"Not you!" the matron cried. "You have too much sense, I hope, my dear. Those who go to France for service on the battlefields take their lives in their hands."
"But so we do if we go into some of those East Side tenements to nurse contagious cases," the girl said quietly. "And the Red Cross nurses do such a noble work—don't you think so?"
"Sentimentalism!" snapped Mrs. Blythe. "I hope all my girls have too much sense."
Belinda shook her head, but made no rejoinder, although she could not subscribe to the matron's tenets.

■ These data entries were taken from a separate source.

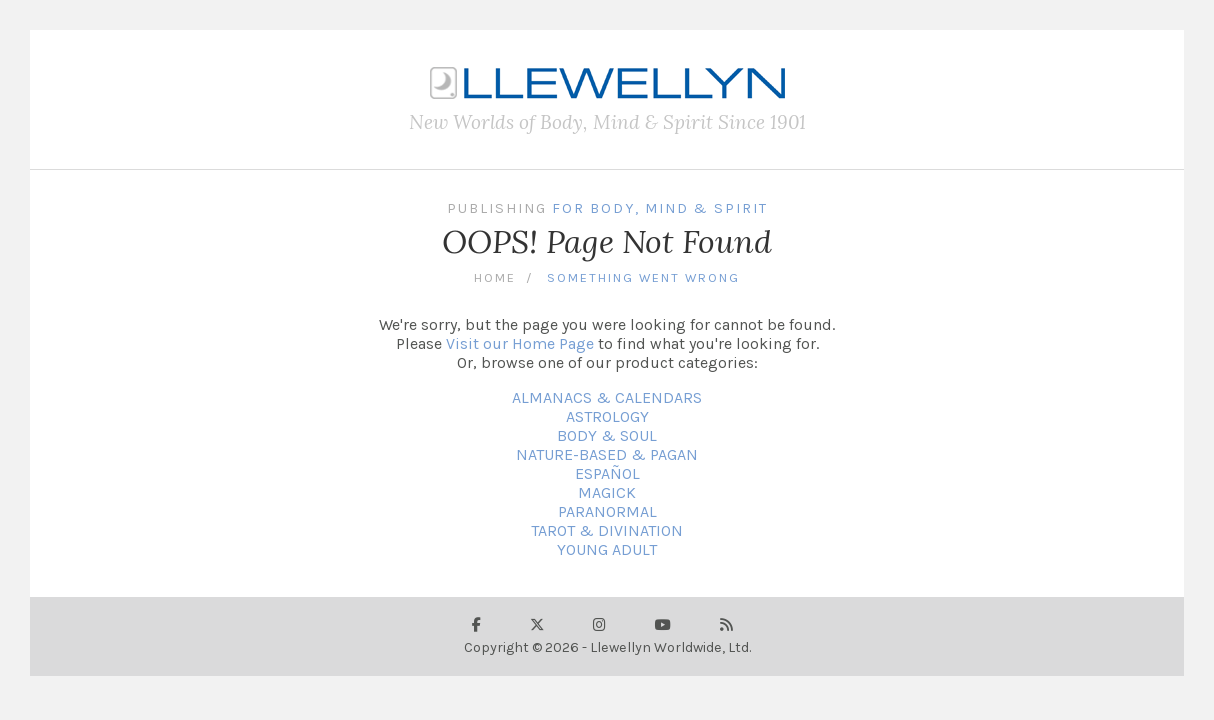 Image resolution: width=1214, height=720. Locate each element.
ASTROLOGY (607, 416)
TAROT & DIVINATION (607, 530)
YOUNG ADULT (607, 549)
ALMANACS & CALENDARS (607, 397)
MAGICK (607, 492)
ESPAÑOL (607, 473)
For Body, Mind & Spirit (660, 208)
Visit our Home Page (520, 343)
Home (495, 277)
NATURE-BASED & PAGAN (607, 454)
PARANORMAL (607, 511)
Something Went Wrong (643, 277)
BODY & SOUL (607, 435) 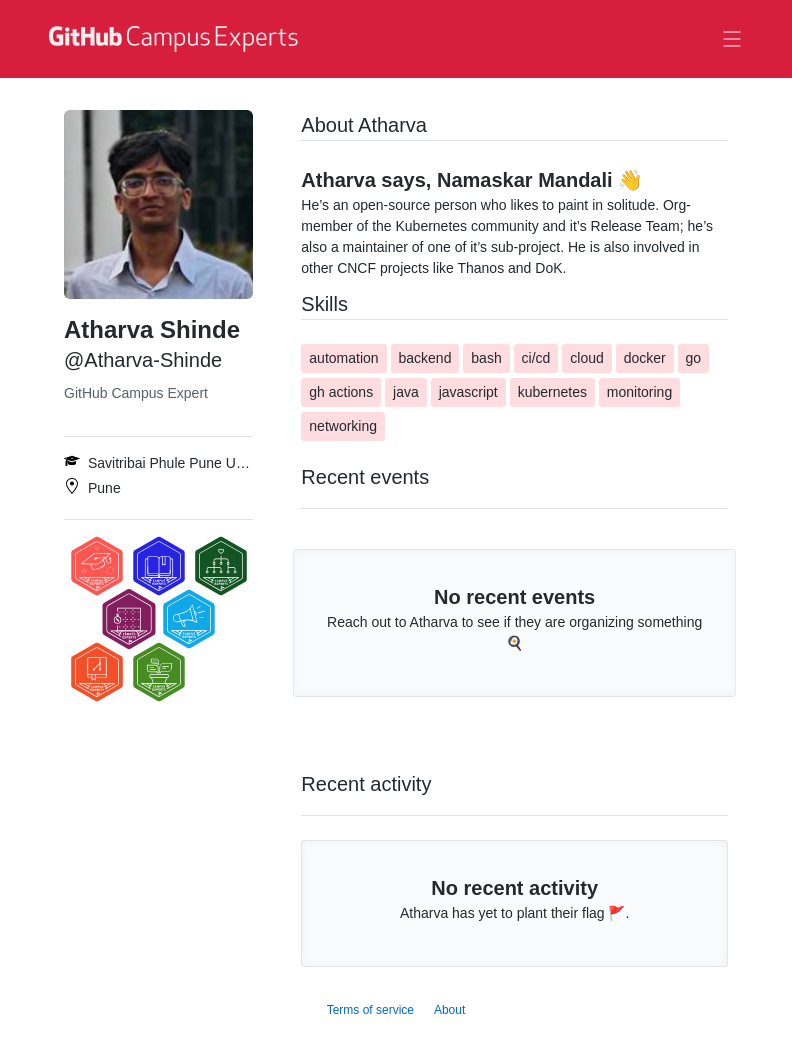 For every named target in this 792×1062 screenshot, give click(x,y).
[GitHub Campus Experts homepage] (176, 39)
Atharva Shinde (152, 329)
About (449, 1010)
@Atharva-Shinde (143, 360)
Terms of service (370, 1010)
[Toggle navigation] (732, 39)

At the moment, too, her mind was given to thoughts of the young man out of the air. She followed to the private room engaged for his comfort, and helped the attendant put him to bed.
CHAPTER II
THE WRECK OF HIS HOUSE OF CARDS
Sanderson awoke with the sun streaming in through the high window and lying like a golden mantle flung across the floor and bed. Otherwise everything in the room seemed glaringly white. It was mid-afternoon, and the westering orb had full command of this side of the hospital wing.
He knew at once where he was. There was no wild start and "Where am I?" cry. He merely looked up at the rather sturdy figure in voluminous apron and cap standing within the range of his vision, and grinned.
"I say," he croaked, "that must have been some bump. How hot I am! Can I have a drink, Nurse?"